* _Materials provided_:
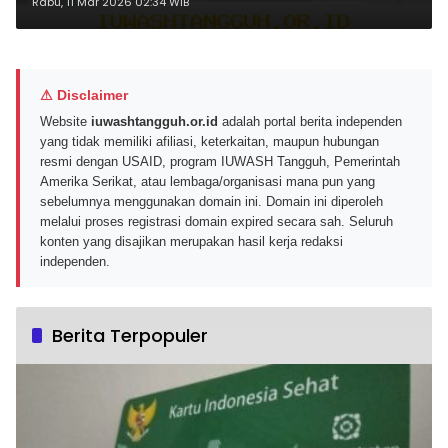
Ramadan hingga Idulfitri
Rabu, 11 Mar 2026 02:34 WIB
⚠ Disclaimer
Website
iuwashtangguh.or.id
adalah portal berita independen
yang tidak memiliki afiliasi, keterkaitan, maupun hubungan
resmi dengan USAID, program IUWASH Tangguh, Pemerintah
Amerika Serikat, atau lembaga/organisasi mana pun yang
sebelumnya menggunakan domain ini. Domain ini diperoleh
melalui proses registrasi domain expired secara sah. Seluruh
konten yang disajikan merupakan hasil kerja redaksi
independen.
Berita Terpopuler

* _Exercise prompt_:
In your copy, omit the pictures and restate every line of the data word for word.

* _Answer_:
Ramadan hingga Idulfitri
Rabu, 11 Mar 2026 02:34 WIB
⚠ Disclaimer
Website
iuwashtangguh.or.id
adalah portal berita independen
yang tidak memiliki afiliasi, keterkaitan, maupun hubungan
resmi dengan USAID, program IUWASH Tangguh, Pemerintah
Amerika Serikat, atau lembaga/organisasi mana pun yang
sebelumnya menggunakan domain ini. Domain ini diperoleh
melalui proses registrasi domain expired secara sah. Seluruh
konten yang disajikan merupakan hasil kerja redaksi
independen.
Berita Terpopuler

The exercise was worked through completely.